Vendo que sua irmã se recusava a falar sobre o assunto, Celine não insistiu mais.
No passado, ela também pensou que nunca daria à luz um filho seu porque havia decidido viver sua vida em solidão. No entanto, ela foi provada errada quando William conseguiu se insinuar em seu coração, assim como em seu ventre, deixando-a grávida de seu filho.
Por causa disso, Celine pensou que nada era impossível.
Alguns minutos depois, Celeste devolveu Ciel à sua mãe e se despediu de sua irmã. Após sair do quarto, a Dama Virtuosa da Castidade caminhou pelos corredores do Palácio de Asgard sem um destino claro em mente.
Ela estava profundamente absorta em seus pensamentos, então não conseguiu reagir a tempo quando a Princesa Sidonie esbarrou nela ao passar pelo cruzamento do corredor.
Celeste foi pega de surpresa, mas graças ao seu treinamento, ela conseguiu firmar o corpo a tempo antes de cair.
“Desculpe, eu não estava prestando atenção ao caminho…” Celeste não conseguiu terminar suas palavras ao ver a pessoa que esbarrou nela.

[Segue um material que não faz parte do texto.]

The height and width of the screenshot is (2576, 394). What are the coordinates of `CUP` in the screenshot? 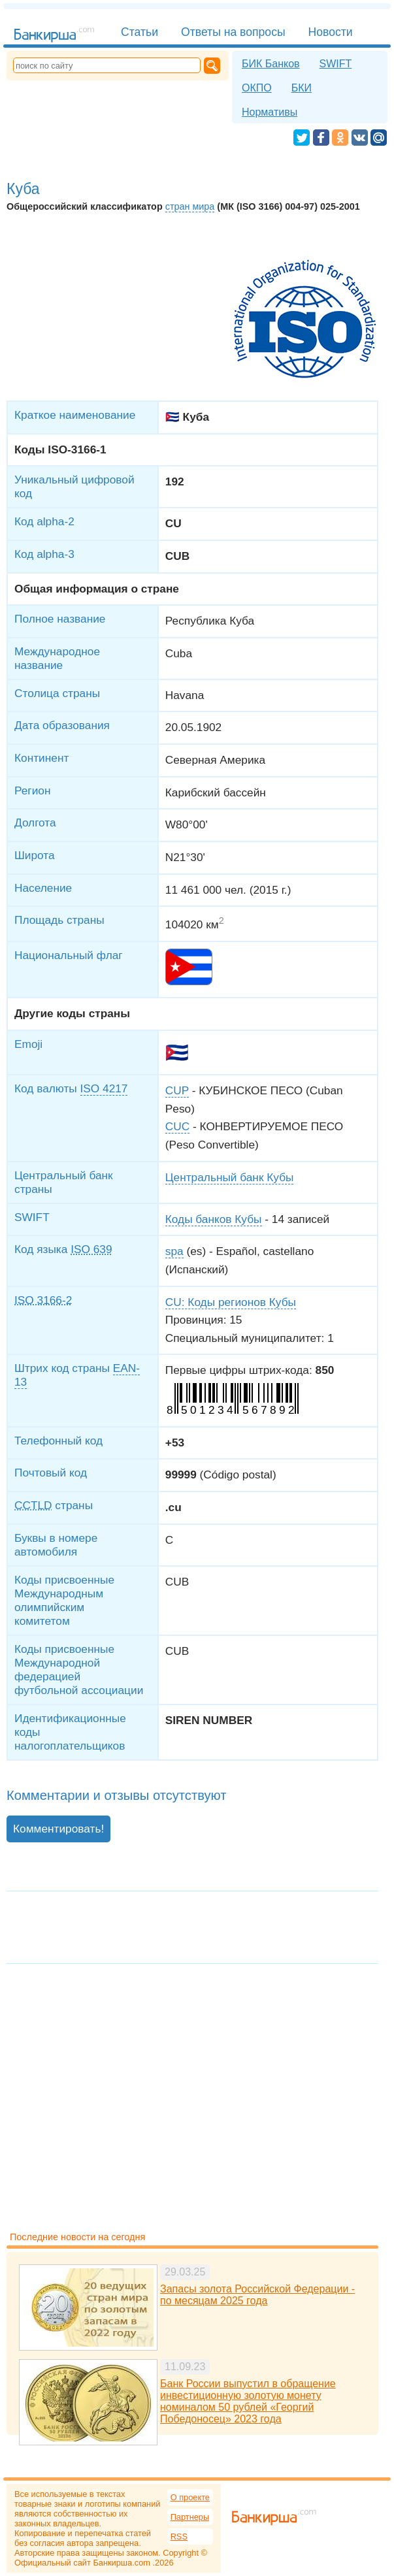 It's located at (177, 1090).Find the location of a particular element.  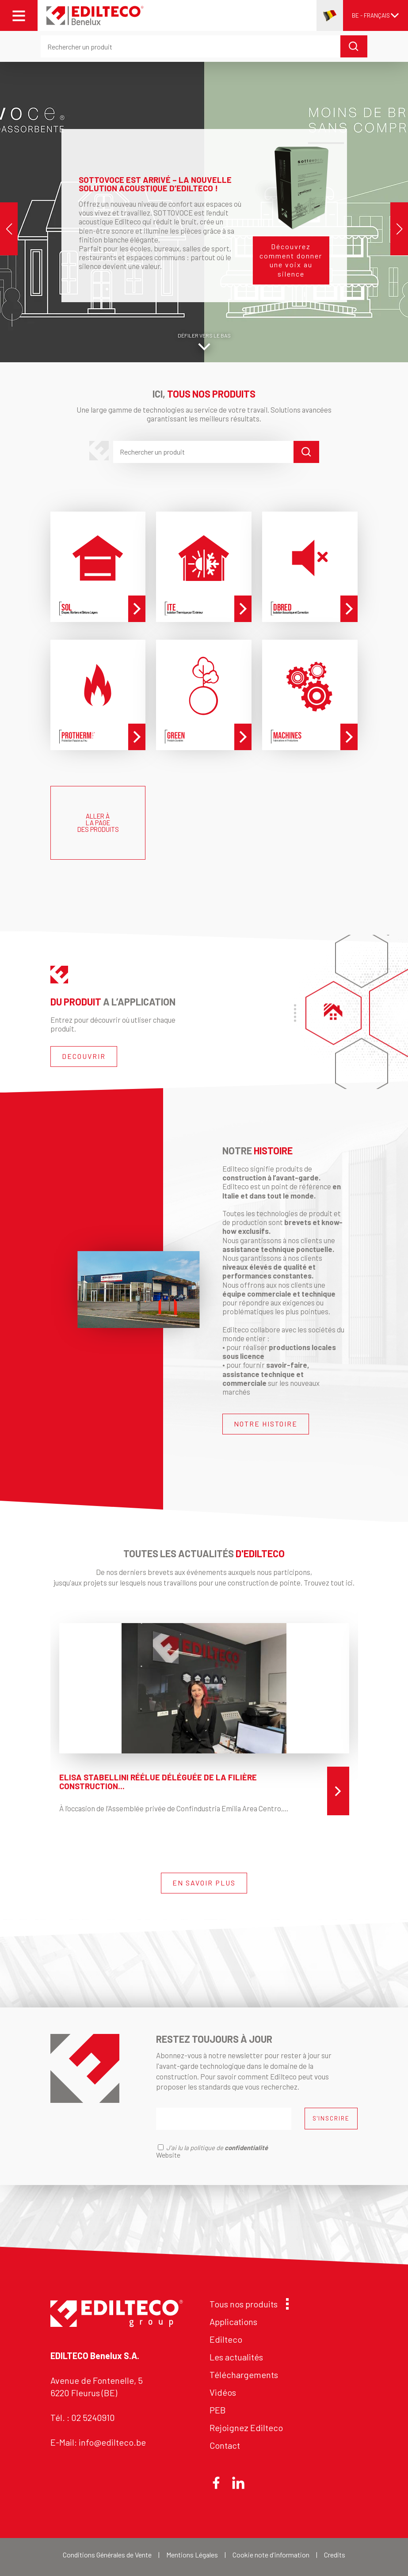

Mentions Légales is located at coordinates (192, 2554).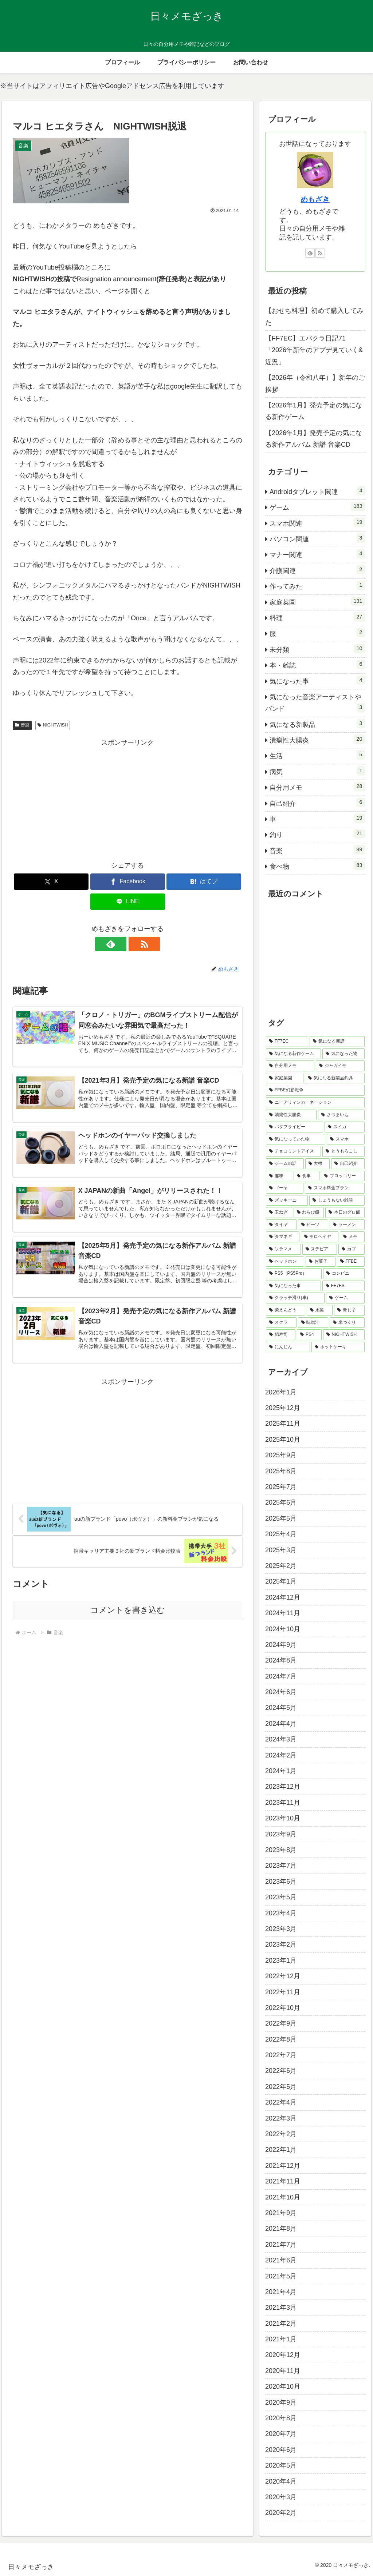  Describe the element at coordinates (287, 1200) in the screenshot. I see `[ズッキーニ (6個の項目)]` at that location.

A Princesa Sidonie, que usava uma camisola de uma peça, olhou de volta para ela com um sorriso. A Princesa Súcubo tinha várias marcas de beijo no pescoço e no ombro, o que fez Celeste se lembrar que na noite anterior foi a lua de mel de William com suas esposas.
“Você se perdeu, ou talvez veio aqui para ser engravidada por Will?” A Princesa Sidonie perguntou em um tom provocador.
“Você sabe que isso é impossível,” Celeste respondeu subconscientemente à observação provocativa da Princesa Sidonie.
“O que é impossível? Ser engravidada por Will?” A Princesa Sidonie riu. “Meu marido é bastante incomparável. Tenho certeza de que, depois de fazer isso com ele uma vez, você será incapaz de esquecer.”
Celeste suspirou enquanto se virava para ir embora. Embora ela e a Princesa Sidonie não fossem mais inimigas, o Pecado e a Virtude delas eram o completo oposto uma da outra, fazendo com que não conseguissem se entender.
Uma não se esquivava dos prazeres da carne, enquanto a outra era firme em se manter casta para manter seus poderes intactos.
Celeste tinha dado apenas alguns passos quando sentiu uma mão segurar a sua, impedindo-a de partir.
“Você tem algo em mente?” A Princesa Sidonie perguntou. “Você não parece bem.”
Celeste franziu a testa porque nunca pensou que a Princesa Súcubo realmente seguraria sua mão e a impediria de sair.
“Eu não pareço bem?” Celine perguntou. “O que você quer dizer?”
A Princesa Sidonie sorriu enquanto arrastava Celeste para um dos quartos vagos ao longo do corredor. O lugar onde estavam era a Ala Oeste do Palácio onde ficavam os aposentos do harém de William.
Por causa disso, havia muitos quartos vagos que podiam ser usados a qualquer momento, e Nisha garantiu que todos eles fossem limpos regularmente, caso o Meio-Elfo precisasse deles.
Depois de fechar a porta do quarto, a Princesa Sidonie gesticulou para Celeste se sentar, para que pudesse conversar com ela em particular.
“Sempre quis falar com você e perguntar algumas coisas,” disse a Princesa Sidonie. “Você já sabe que meu Pecado é a Luxúria, e sou muito sensível ao cheiro de mulheres, especialmente daquelas que estão no cio.”
“A forma como você fala me faz sentir como se estivesse se referindo a animais,” Celeste respondeu. “Está me dizendo que estou no cio?”
Embora soubesse que a Princesa Sidonie não tinha a intenção de insultá-la, ela ainda sentia como se a Princesa Súcubo estivesse se referindo a ela como um animal que ansiava por um parceiro.
Celeste sabia que não era esse tipo de mulher, então lançou um olhar desafiador à Senhora Pecaminosa da Luxúria, desafiando a Princesa Sidonie a explicar por que disse aquelas palavras a ela.